Galway entered the championship as the defending champions.

On 21 September 1997, Cork won the championship following a 3-11 to 0-13 defeat of Galway in the All-Ireland final. This was their 10th All-Ireland title overall and their first championship title since 1988.

Tipperary's Eugene O'Neill was the championship's top scorer with 5-18.

==Results==
===Leinster Under-21 Hurling Championship===

Quarter-finals

25 June 1997
Wicklow 1-08 - 3-14 Dublin
  Wicklow: J Keogh 0-5, J Berkerey 1-0, D Collins 0-2, K Furlong 0-1.
  Dublin: E Carroll 3-0, I McCrane 0-9, P Donoghue 0-2, D Sweeney 0-1, M Healy 0-1, K Horgan 0-1.

Semi-finals

2 July 1997
Kilkenny 1-09 - 1-10 Wexford
  Kilkenny: D Cleere 0-5, K O'Shea 1-1, N Purcell 0-1, J Coogan 0-1, J Maher 0-1.
  Wexford: P Codd 0-6, J Purcell 1-0, I Murphy 0-2, J Lawlor 0-1, E Cullen 0-1.
3 July 1997
Offaly 1-13 - 1-09 Dublin
  Offaly: P Mulhaire 0-4, K Farrell 0-4, A Mannion 1-0, C Cassidy 0-2, D O'Meara 0-2, G Oakley 0-1.
  Dublin: E Carroll 1-3, T McGrane 0-3, K Horgan 0-2, S Ryan 0-1.

Final

20 July 1997
Wexford 2-13 - 0-15 Offaly
  Wexford: PJ Carley 2-0, P Codd 0-5, D O'Reilly 0-2, C Byrne 0-2, E Cullen 0-2, M O'Leary 0-1, J Purcell 0-1.
  Offaly: K Farrell 0-7, C Cassidy 0-2, M Hand 0-1, D O'Meara 0-1, P Mulhaire 0-1, K Lamb 0-1, J Reilly 0-1, T Spain 0-1.

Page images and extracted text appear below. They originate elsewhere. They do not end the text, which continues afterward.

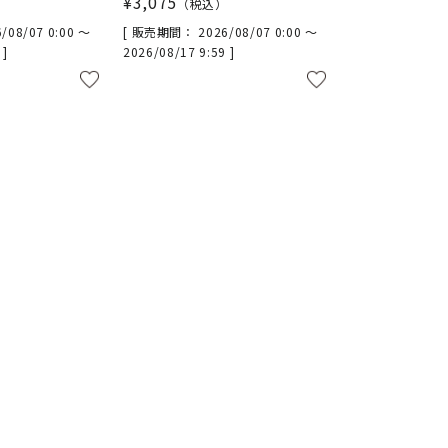
¥
3,075
税込
/08/07 0:00
〜
販売期間
2026/08/07 0:00
〜
9
2026/08/17 9:59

===Munster Under-21 Hurling Championship===

Quarter-finals

18 June 1997
Cork 6-26 - 0-5 Kerry
  Cork: D Ronan 2-5, J Deane 2-3, A Walsh 1-4, J O'Dwyer 0-5, C Buckley 1-1, S Óg Ó hAilpín 0-2, B Coleman 0-2, B O'Driscoll 0-1, D Barrett 0-1, T McCarthy 0-1, D O'Sullivan 0-1.
  Kerry: M Slattery 0-3, B Sheehan 0-2.
19 June 1997
Limerick 2-12 - 5-15 Tipperary
  Limerick: B Tobin 0-8, B Foley 2-0, P Neenan 0-2, P Coleman 0-1, D Ryan 0-1.
  Tipperary: E O'Neill 3-5, P O'Dwyer 1-3, L Cahill 1-2, M O'Leary 0-2, J Enright 0-1, M Dowd 0-1.

Semi-finals

16 July 1997
Tipperary 5-16 - 1-15 Waterford
  Tipperary: E O'Neill 2-7, M Kennedy 2-2, J Enright 0-2, P O'Dwyer 0-2, J Carroll 0-1, A Moloney 0-1, L Cahill 0-1.
  Waterford: K McGrath 1-9, B Walsh 0-3, D Shanahan 0-1, R McGrath 0-1.
17 July 1997
Cork 2-13 - 1-14 Clare
  Cork: M O'Connell 0-7, D Ronan 1-2, B O'Keeffe 1-0, B O'Driscoll 0-2, D O'Sullivan 0-1, T McCarthy 0-1.
  Clare: M Conlon 0-8, J Kenirons 1-0, D Forde 0-3, A Markham 0-1, D Scanlon 0-1, A Rogers 0-1.

Final

30 July 1997
Tipperary 0-13 - 1-11 Cork
  Tipperary: E O'Neill 0-6, L Cahill 0-4, M Bevans 0-2, G Flanagan 0-1.
  Cork: M O'Connell 0-6, T McCarthy 1-2, D Ronan 0-1, P Ryan 0-1, A Walsh 0-1.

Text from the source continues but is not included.